How Do We Know What We Like?
How do we know that we like what we like?
Where does the subjective begin to take shape?
The Dana Foundation produces a newsletter that is sent out to the scientific community, and recently they covered these questions.
The essential brain is not well understood by the multitude of people who actually possess one of their own. And, one could argue that the essential subjective brain remains a mystery.
Is the topic related to biology or is it more related to physics? A recent discovery that was announced in the New York Times shows that an isolated cell from a fruit fly is not different from an isolated from a human. Of course the difference is that for each one cell that the fruit fly has, the human has some 4,000,000 cells.
What is interesting here is that in evolutionary psychology the process of becoming a brain or a fruit cell under goes similar processes. Paul Bloom recently released a book, How Pleasure Works.
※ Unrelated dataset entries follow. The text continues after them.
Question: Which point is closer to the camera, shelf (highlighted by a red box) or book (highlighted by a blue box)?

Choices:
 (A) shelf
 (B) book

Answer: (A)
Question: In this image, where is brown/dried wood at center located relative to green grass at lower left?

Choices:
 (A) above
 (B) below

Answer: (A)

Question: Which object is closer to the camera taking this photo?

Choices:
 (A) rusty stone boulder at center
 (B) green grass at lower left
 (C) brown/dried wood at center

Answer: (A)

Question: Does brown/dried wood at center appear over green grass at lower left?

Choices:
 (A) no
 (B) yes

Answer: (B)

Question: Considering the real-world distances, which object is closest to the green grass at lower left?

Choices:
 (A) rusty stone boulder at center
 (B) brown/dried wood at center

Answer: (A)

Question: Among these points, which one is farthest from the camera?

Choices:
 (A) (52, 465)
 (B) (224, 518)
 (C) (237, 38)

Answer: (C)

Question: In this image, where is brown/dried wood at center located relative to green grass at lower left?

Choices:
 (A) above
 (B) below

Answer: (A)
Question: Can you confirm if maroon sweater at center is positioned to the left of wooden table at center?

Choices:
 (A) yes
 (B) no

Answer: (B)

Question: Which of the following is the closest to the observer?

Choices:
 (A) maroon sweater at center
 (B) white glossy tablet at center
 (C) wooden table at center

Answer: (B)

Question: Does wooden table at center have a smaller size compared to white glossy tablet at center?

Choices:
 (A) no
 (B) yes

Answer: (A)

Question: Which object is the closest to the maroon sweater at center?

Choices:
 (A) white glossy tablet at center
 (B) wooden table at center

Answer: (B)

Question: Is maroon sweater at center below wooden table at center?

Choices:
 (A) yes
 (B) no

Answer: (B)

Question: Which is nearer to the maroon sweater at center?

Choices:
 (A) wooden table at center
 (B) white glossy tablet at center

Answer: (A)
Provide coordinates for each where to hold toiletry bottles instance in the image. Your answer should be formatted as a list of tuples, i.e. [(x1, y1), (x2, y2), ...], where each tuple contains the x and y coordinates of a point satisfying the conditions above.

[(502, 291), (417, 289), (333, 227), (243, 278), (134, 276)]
I wanted to bring this book to greater awareness because I think that Mr. Bloom emphasizes an aspect of humanity that is frequently overlooked, “our essentialism underlies our passions, our appetites and our desires.”
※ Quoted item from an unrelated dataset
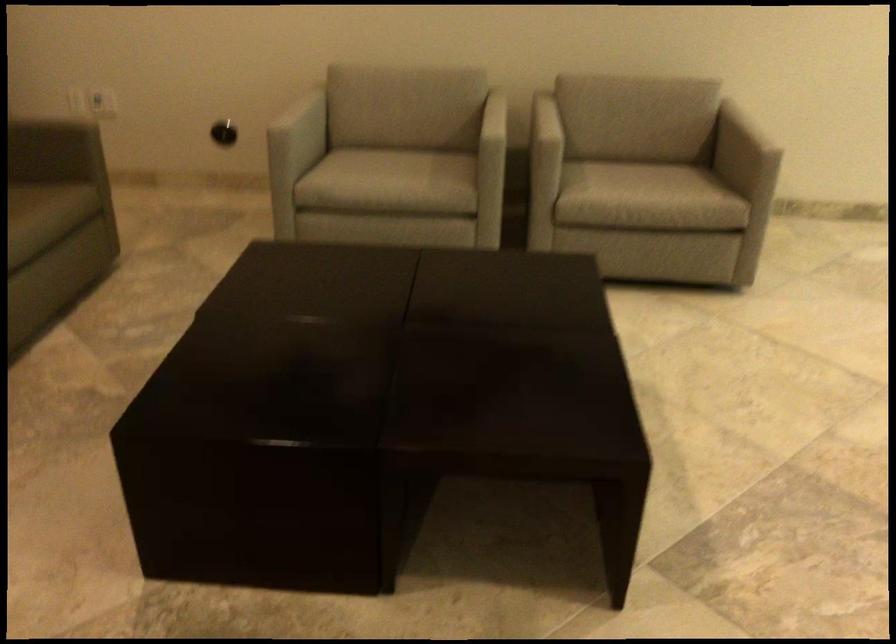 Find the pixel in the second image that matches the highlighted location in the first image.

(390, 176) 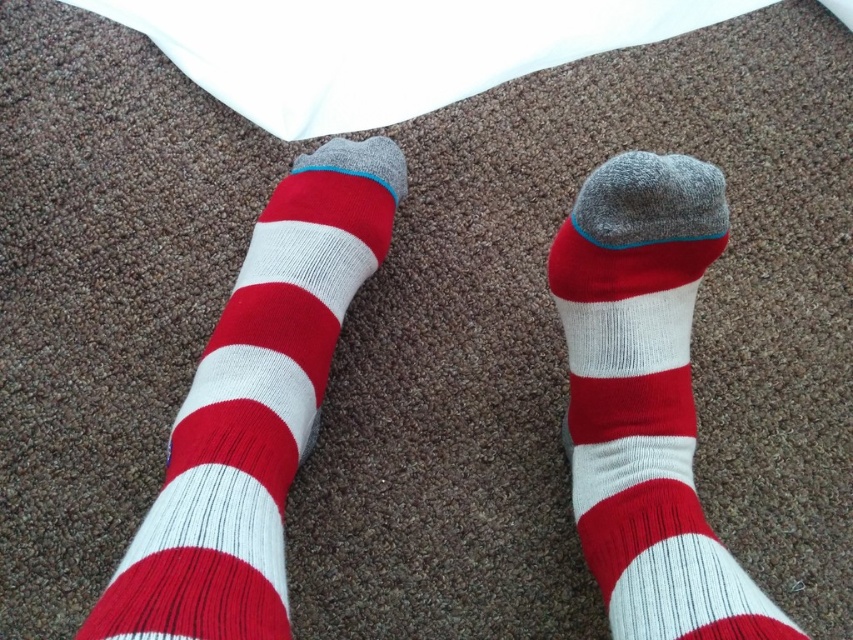 You are standing in a room with a textured brown carpet and see a point at coordinates (x=254, y=410). What object is located at that point?

The point at coordinates (x=254, y=410) corresponds to the red and white striped sock at center.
Who we are in essence is difficult to ignore, despite the fact that it is probably impossible to isolate with today's physics, or today's biology. The idea that what we like is colored by our history is not profound, by any means. One would venture to guess that a six-year-old might well have answered the question that way, which is essentially the basis of the article.
What we like comes from being who we are. The multitude of "fruit fly" cells converge into a cluster that becomes "who we are." And at a very early age we are differentiating ourselves from others. I am not a chair. I am not a table, I am not You. I am me.